Dashboard Layout for a Homelab
A practical homelab dashboard might include these panels:
- System Overview — CPU, memory, and swap usage per host (line charts)
- Disk Health — Used percentage per mount point (gauge charts with thresholds)
- Network Traffic — Bytes in/out per interface (area charts)
- Docker Containers — CPU and memory per container (stacked bar chart)
- Temperature — CPU and ambient temps (line chart with alert thresholds)
- Ping Latency — Round-trip time to external hosts (line chart)
Create dashboards through the InfluxDB UI at http://your-server:8086 or via the API:
# Export a dashboard to JSON for version control
influx dashboards list --json | jq '.[] | select(.name == "Homelab Overview")' > dashboard-backup.json
# Import a dashboard
influx dashboards create --json-file dashboard-backup.json
Grafana Integration
If you prefer Grafana (and many people do — its visualization options are unmatched), InfluxDB 2.x works as a native data source:
# Grafana data source configuration (provisioning)
apiVersion: 1
datasources:
- name: InfluxDB
type: influxdb
access: proxy
url: http://influxdb:8086
jsonData:
version: Flux
organization: homelab
defaultBucket: default
secureJsonData:
token: your-admin-token-here
Performance Tuning
A few tweaks make InfluxDB run better on homelab hardware:
# /etc/influxdb2/config.toml (or environment variables)

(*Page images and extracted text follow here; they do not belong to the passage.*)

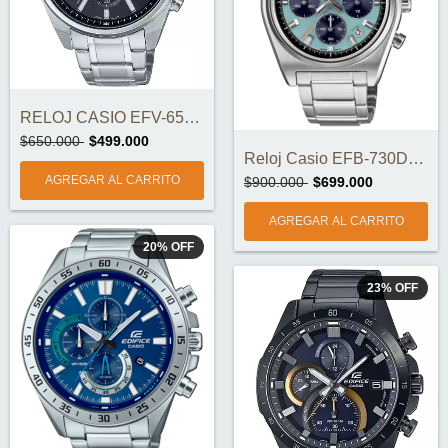
RELOJ CASIO EFV-650D-1AV ORIGINAL
$650.000
$499.000
Reloj Casio EFB-730D-2BVUDF
$900.000
$699.000
20
%
OFF
23
%
OFF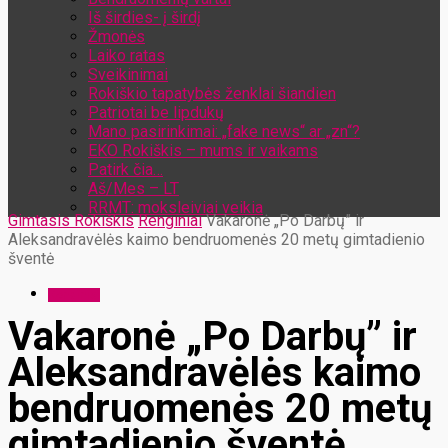
Iš širdies- į širdį
Žmonės
Laiko ratas
Sveikinimai
Rokiškio tapatybės ženklai šiandien
Patriotai be lipdukų
Mano pasirinkimai: „fake news“ ar „zn“?
EKO Rokiškis – mums ir vaikams
Patirk čia…
Aš/Mes – LT
RRMT: moksleiviai veikia
Gimtasis Rokiškis
Renginiai
Vakaronė „Po Darbų” ir
Aleksandravėlės kaimo bendruomenės 20 metų gimtadienio
šventė
Renginiai
Vakaronė „Po Darbų” ir
Aleksandravėlės kaimo
bendruomenės 20 metų
gimtadienio šventė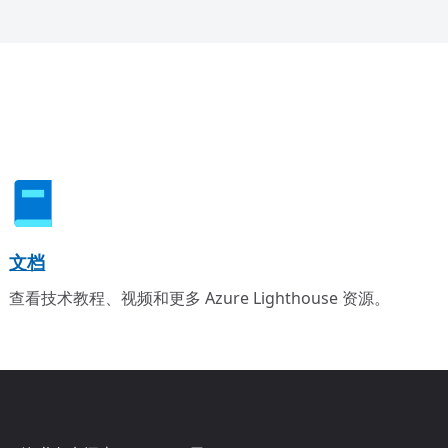
文档
查看技术教程、视频和更多 Azure Lighthouse 资源。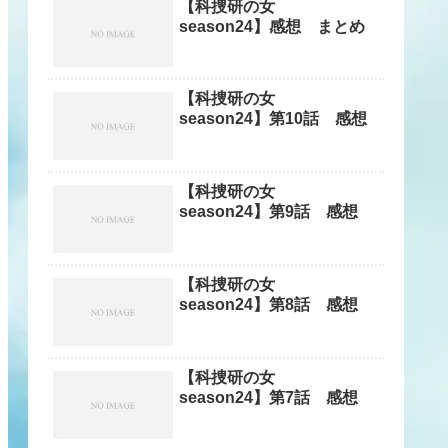
【科捜研の女
season24】感想 まとめ
【科捜研の女
season24】第10話 感想
【科捜研の女
season24】第9話 感想
【科捜研の女
season24】第8話 感想
【科捜研の女
season24】第7話 感想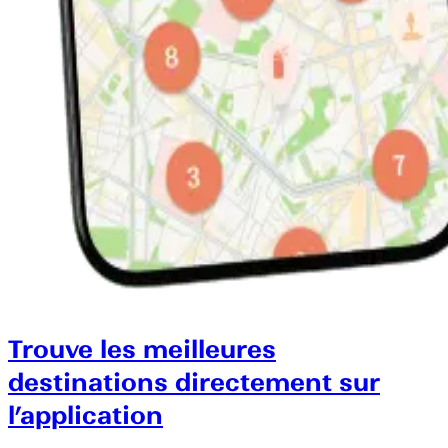
Trouve les meilleures
destinations directement sur
l’application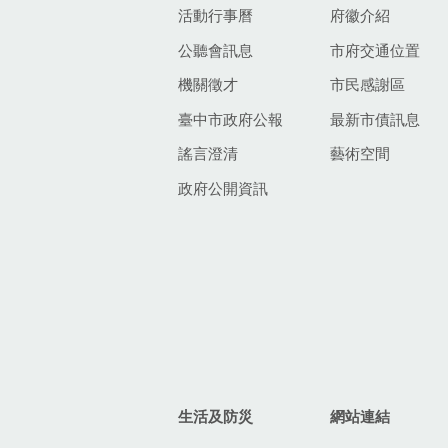
活動行事曆
府徽介紹
公聽會訊息
市府交通位置
機關徵才
市民感謝區
臺中市政府公報
最新市債訊息
謠言澄清
藝術空間
政府公開資訊
生活及防災
網站連結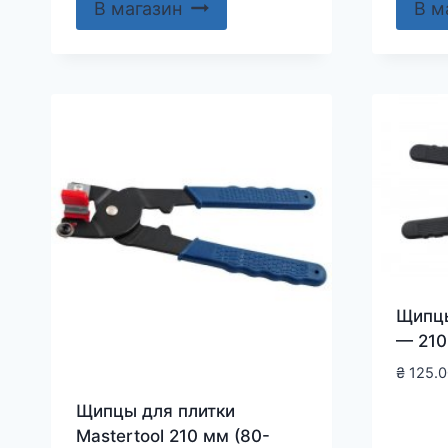
В магазин
В м
Щипцы
— 210
₴
125.0
Щипцы для плитки
Mastertool 210 мм (80-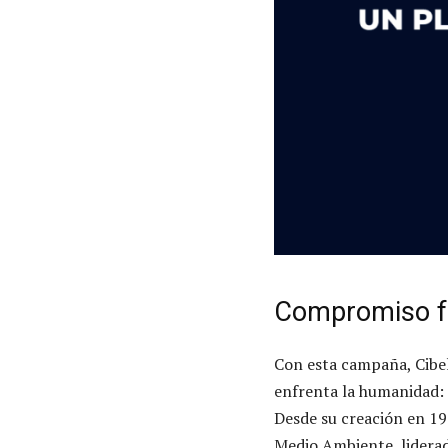
Compromiso fren
Con esta campaña, Cibe
enfrenta la humanidad: 
Desde su creación en 19
Medio Ambiente, lidera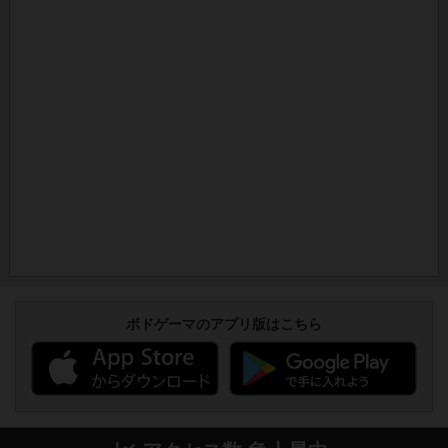
ボドゲーマのアプリ版はこちら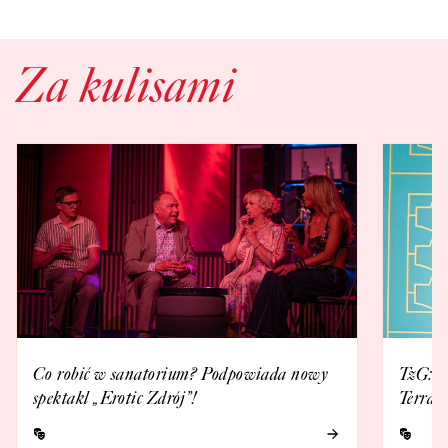
Za kulisami
Co robić w sanatorium? Podpowiada nowy
TzG: E
spektakl „Erotic Zdrój”!
Terraz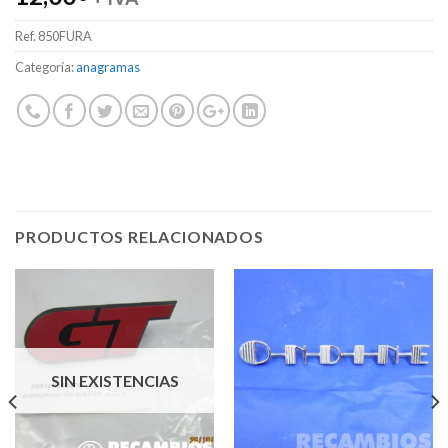
Ref.
850FURA
Categoría:
anagramas
PRODUCTOS RELACIONADOS
SIN EXISTENCIAS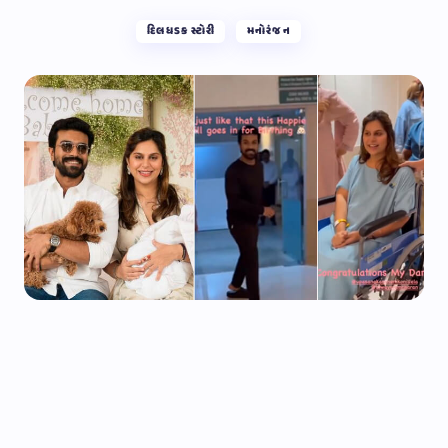
દિલધડક સ્ટોરી
મનોરંજન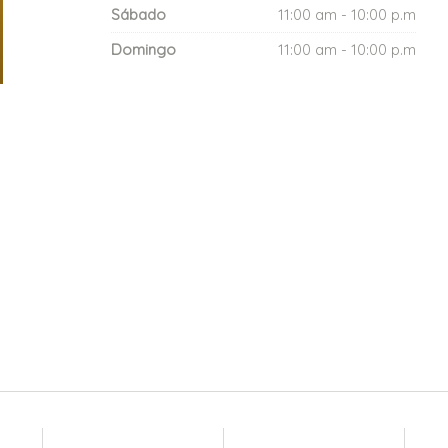
Sábado
11:00 am - 10:00 p.m
Domingo
11:00 am - 10:00 p.m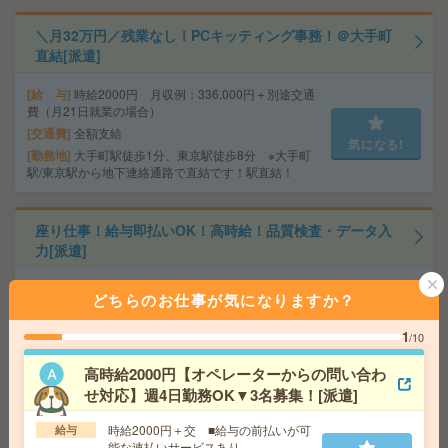
＼月32万円／残業なし！PCキッティング事務！＠大手町
直結[派遣]
給 与
時給2000円 月収例：336,000円＋別途交通
費（月21日就業の場合）
交通費
全額支給
気になる!
勤務地
大手町駅徒歩1分、東京駅徒歩8分 ※大手町
駅/東京駅から地下連絡通路で直結です！駅直結！
座り仕事！給与即払いOK！高時給！品質検査・データ入
力[派遣]
給 与
時給1800円
どちらのお仕事が気になりますか？
交通費
交通費支給有り
気になる!
勤務地
みどりの駅～徒歩20分 ※車通勤・バイク通
1
/10
勤OK
高時給2000円【オペレーターからの問い合わ
せ対応】週4日勤務OK▼3名募集！[派遣]
＜朝はゆっくり＞芸術・文化団体！電話なし！入力メイ
ンのカンタン事務＠錦糸町[派遣]
時給2000円＋交 ■給与の前払いが可
給与
能な速払いサービスあり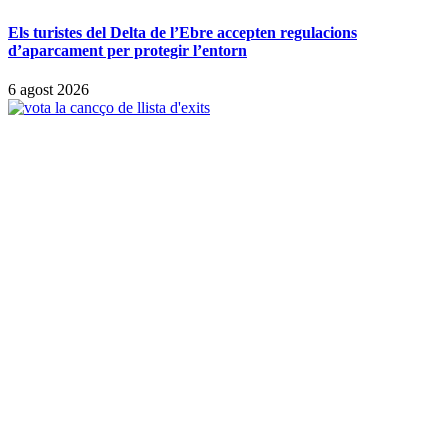
Els turistes del Delta de l’Ebre accepten regulacions
d’aparcament per protegir l’entorn
6 agost 2026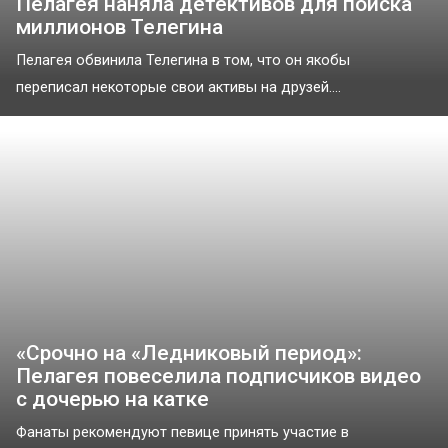
Пелагея наняла детективов для поиска
миллионов Телегина
Пелагея обвинила Телегина в том, что он якобы
переписал некоторые свои активы на друзей....
«‎Срочно на «Ледниковый период»:
Пелагея повеселила подписчиков видео
с дочерью на катке
Фанаты рекомендуют певице принять участие в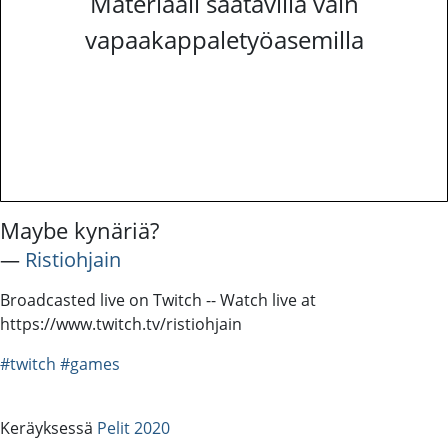
Materiaali saatavilla vain
vapaakappaletyöasemilla
Maybe kynäriä?
―
Ristiohjain
Broadcasted live on Twitch -- Watch live at
https://www.twitch.tv/ristiohjain
#twitch
#games
Keräyksessä
Pelit 2020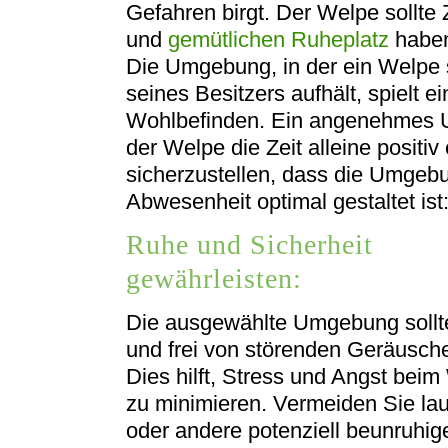
Gefahren birgt. Der Welpe sollt
und
gemütlichen Ruheplatz
habe
Die Umgebung, in der ein Welpe
seines Besitzers aufhält, spielt e
Wohlbefinden. Ein angenehmes U
der Welpe die Zeit alleine positiv 
sicherzustellen, dass die Umge
Abwesenheit optimal gestaltet ist
Ruhe und Sicherheit
gewährleisten:
Die ausgewählte Umgebung sollte
und frei von störenden Geräusche
Dies hilft, Stress und Angst bei
zu minimieren. Vermeiden Sie la
oder andere potenziell beunruhi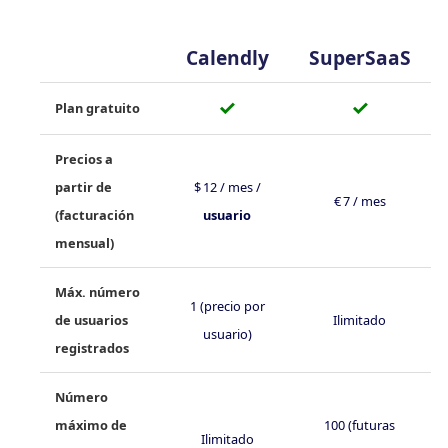
Calendly
SuperSaaS
✓
✓
Plan gratuito
Precios a
partir de
$ 12 / mes /
€ 7 / mes
(facturación
usuario
mensual)
Máx. número
1 (precio por
de usuarios
Ilimitado
usuario)
registrados
Número
máximo de
100 (futuras
Ilimitado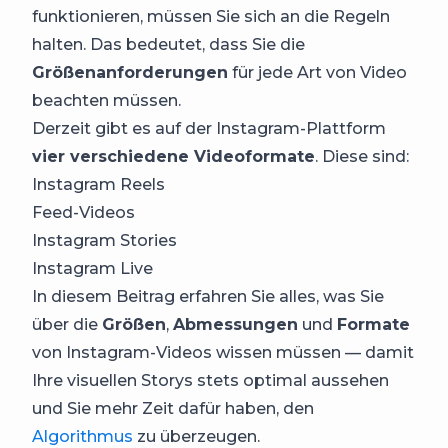
funktionieren, müssen Sie sich an die Regeln
halten. Das bedeutet, dass Sie die
Größenanforderungen
für jede Art von Video
beachten müssen.
Derzeit gibt es auf der Instagram-Plattform
vier verschiedene Videoformate
. Diese sind:
Instagram Reels
Feed-Videos
Instagram Stories
Instagram Live
In diesem Beitrag erfahren Sie alles, was Sie
über die
Größen
,
Abmessungen
und
Formate
von Instagram-Videos wissen müssen — damit
Ihre visuellen Storys stets optimal aussehen
und Sie mehr Zeit dafür haben, den
Algorithmus
zu überzeugen.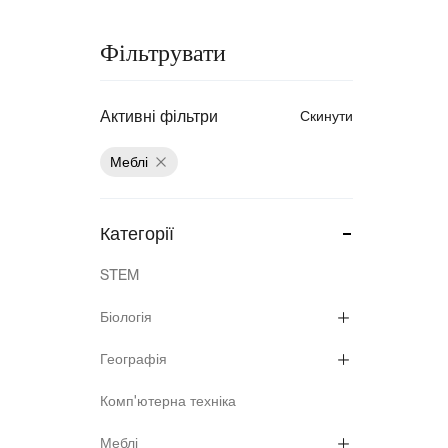
Медичні тренажери та манекени
Фільтрувати
Мультимедійне обладнання
Освіта
Активні фільтри
Скинути
Телерадіо обладнання
Меблі
Фізика
Категорії
Хімія
STEM
Захист України
Біологія
Географія
Комп'ютерна техніка
Меблі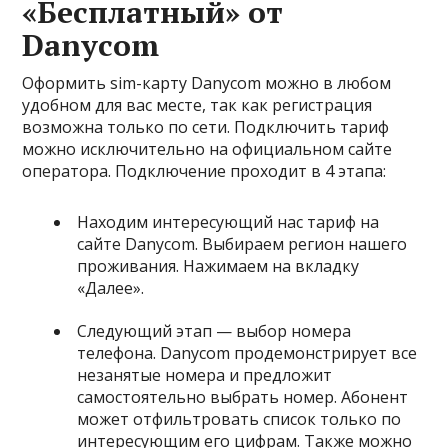
«Бесплатный» от
Danycom
Оформить sim-карту Danycom можно в любом
удобном для вас месте, так как регистрация
возможна только по сети. Подключить тариф
можно исключительно на официальном сайте
оператора. Подключение проходит в 4 этапа:
Находим интересующий нас тариф на
сайте Danycom. Выбираем регион нашего
проживания. Нажимаем на вкладку
«Далее».
Следующий этап — выбор номера
телефона. Danycom продемонстрирует все
незанятые номера и предложит
самостоятельно выбрать номер. Абонент
может отфильтровать список только по
интересующим его цифрам. Также можно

# Reduce WAL fsync frequency for non-critical data
# (trades durability for write performance)
storage-wal-fsync-delay = "100ms"
# Limit concurrent queries to prevent OOM on low-RAM systems
query-concurrency = 4
query-queue-size = 10
# Set memory limit for query execution
query-max-memory-bytes = 1073741824 # 1 GB
For Docker deployments, set memory limits to prevent InfluxDB from consuming all available RAM:
deploy:
resources:
limits:
memory: 2G
Backup and Recovery
Don't forget to back up InfluxDB itself. The built-in backup command creates portable snapshots:
# Full backup
influx backup /mnt/nas/backups/influxdb/$(date +%Y%m%d) --org homelab
# Restore to a fresh instance
influx restore /mnt/nas/backups/influxdb/20260214 --org homelab
Automate this with a cron job or systemd timer, and integrate it with your broader homelab backup strategy.
Getting Started
If you're starting from scratch, here's the practical order:
- Deploy InfluxDB via Docker Compose
- Install Telegraf on your primary server with the basic system inputs
- Verify data in the InfluxDB Data Explorer UI
- Build your first dashboard with CPU, memory, and disk panels
- Add Telegraf to additional hosts
- Add specialized inputs (Docker, SMART, ping, MQTT) as needed
- Set up retention buckets and downsampling tasks
- Configure alerting for critical metrics (disk full, high temperature, host unreachable)
InfluxDB gives you deep visibility into your homelab's behavior over time. Once you start collecting metrics, you'll wonder how you ever ran a homelab without them.